As we’re sold the idea that men become more handsome with age while women must battle the signs of aging with creams, hair-dye, fillers and more besides, ‘It's a liar’s road to agelessness’ is very fitting indeed. It’s a fight not to quote this entire lyric, but the whole fourth verse is a wake-up call: ‘Believing all their lies won’t make them real’. YVA’s exclamation of ‘There’s no Fountain Of Youth!’ in the song’s final moments is a very real artistic expression at this state of affairs.

In the same way that Echo Chamber was an ideal beginning for Hype Machine, ‘Missing Me’ is the most perfect ending. Part of the majick of Missing Me is how YVA and Hibbert, along with co-producer and keyboardist James Turner, have preserved this song mostly in the way it was written – a vocal with an acoustic guitar.

“'Cause everything's been feeling grey, like joy and pain don't wanna stay. For years it seems it's been this way, but I seem ok.”

I see the words of Missing Me and link them to Holford’s piece written for dear damsels. It’s not about feeling good, or feeling bad, because in both of those cases, you still feel something. Missing Me is about when you get to the point of feeling nothing at all, and why that is so much worse than feeling sad. Missing Me is YVA’s most emotionally powerful vocal so far, which is intertwined with the weight of the words behind her voice.

Rain pours gently behind YVA’s acoustic guitar, ‘Just something that I’d like to feel…’ In the second verse, Turner adds keys and YVA creates a motion of vocal layers in: ‘I’m Missing Me’ which is all at once scattered in silence.

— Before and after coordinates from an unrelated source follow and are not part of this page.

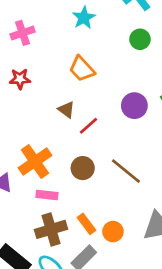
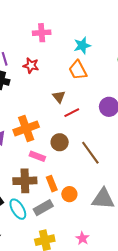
cyan star: (84, 18) -> (82, 45), moved
pink rectangle: (47, 195) -> (37, 156), moved

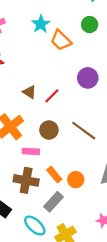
orange trapezoid: (78, 70) -> (61, 40), moved
brown triangle: (59, 97) -> (30, 92), moved
brown cross: (25, 181) -> (26, 180), turned 30
cyan ellipse: (18, 209) -> (35, 226), moved

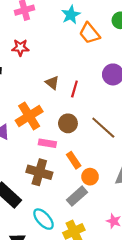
red line: (52, 96) -> (74, 89), turned -35
orange rectangle: (54, 175) -> (74, 160), moved
gray rectangle: (53, 202) -> (77, 196), moved

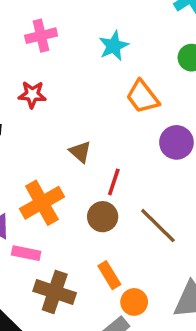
orange trapezoid: (89, 33) -> (143, 97), moved
red line: (74, 89) -> (114, 182), moved
pink rectangle: (47, 143) -> (26, 253), moved

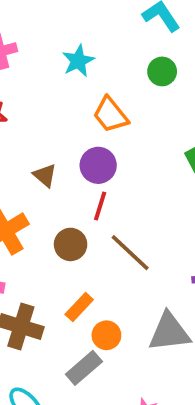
purple circle: (176, 142) -> (98, 165), moved
red line: (114, 182) -> (100, 206), moved
orange rectangle: (109, 275) -> (79, 307), turned 76

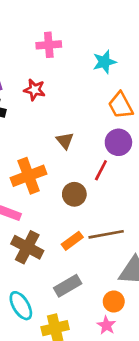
purple circle: (98, 165) -> (118, 142), moved
brown line: (130, 253) -> (106, 234), moved, turned -64
orange circle: (106, 335) -> (114, 301), moved

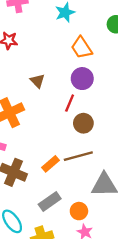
brown circle: (74, 194) -> (83, 123), moved
orange circle: (114, 301) -> (79, 211), moved

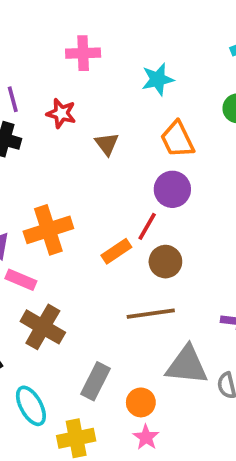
brown triangle: (38, 81) -> (107, 144), moved
orange rectangle: (50, 164) -> (116, 251), moved
gray rectangle: (50, 202) -> (96, 381), turned -35

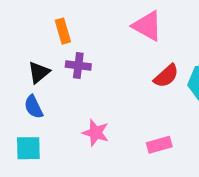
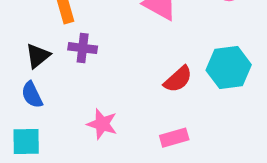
red semicircle: (166, 76) -> (178, 79), moved

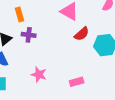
red semicircle: (178, 79) -> (82, 34), moved

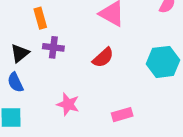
red semicircle: (82, 34) -> (103, 58), moved

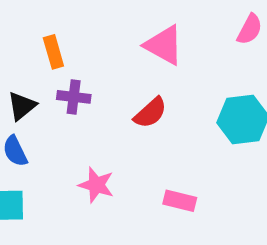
pink rectangle: (122, 115) -> (180, 201), turned 30

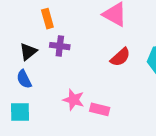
red semicircle: (150, 113) -> (120, 57), moved
pink rectangle: (180, 201) -> (100, 109), moved

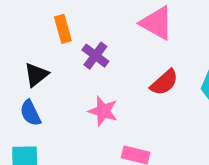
purple cross: (60, 46) -> (95, 56), moved, turned 30
pink star: (74, 100) -> (103, 111), moved

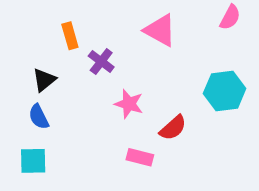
red semicircle: (164, 82) -> (173, 128), moved
pink star: (103, 111) -> (129, 104), moved

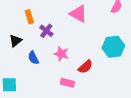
blue semicircle: (39, 117) -> (33, 58), moved

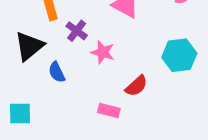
black triangle: (15, 41) -> (29, 46), size x1.5
pink star: (61, 54) -> (103, 52), moved

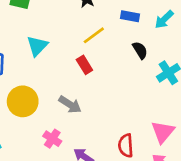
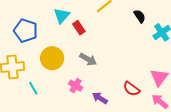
red rectangle: (84, 65) -> (79, 28), moved
red semicircle: (126, 146) -> (131, 89), turned -48

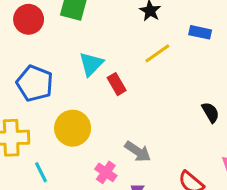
black semicircle: (140, 16) -> (210, 112), moved
gray arrow: (88, 59) -> (138, 152), moved

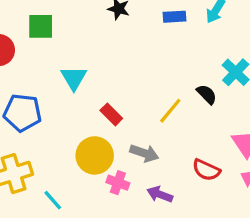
yellow line: (157, 53) -> (170, 111), moved
red rectangle: (117, 84) -> (111, 114), moved
yellow circle: (73, 128) -> (95, 155), moved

The third verse contains one of my favourite lines on Hype Machine: ‘I wonder where the wonder’s gone?’ By the fourth verse, it’s the desperation in YVA’s voice that makes my heart ache. But it’s the fiercely soaring final lines that make my hair stand up every time: ‘I’m so inside my fear now, I’m scared one day I’ll never know.’ A burst of drums from Martyn Kaine and – ‘I’m Missing Me’.

In the critical moments when this EP began playing after I’d finished listening to another artist’s album, I could’ve just turned it off. I could very well have given into my attention span like so many times before, but in a work about how our connection to each other is becoming increasingly flawed – I felt understood. YVA has outlined exactly why this inner space has become damaging to so many of us, even when so many of us can’t express why it feels that way. ‘Why didn’t we smash our screens?’ That, I don’t know. We seemed to do just fine without them before.

Continue reading for our Q&A with YVA. We discuss the making of the EP and the contributions of Jonathan Hibbert, Martyn Kaine and Anna Phoebe, as well as the artwork by Jessica Lee. We ask about the writing of the tracks on Hype Machine, performing live and more below.

Image Credit: Katie Silvester

Image Credit: Katie Silvester

1. Your new EP 'Hype Machine' was recorded at home during the pandemic with your partner Jonathan Hibbert. Do you remember the moment when the title of the EP came to you?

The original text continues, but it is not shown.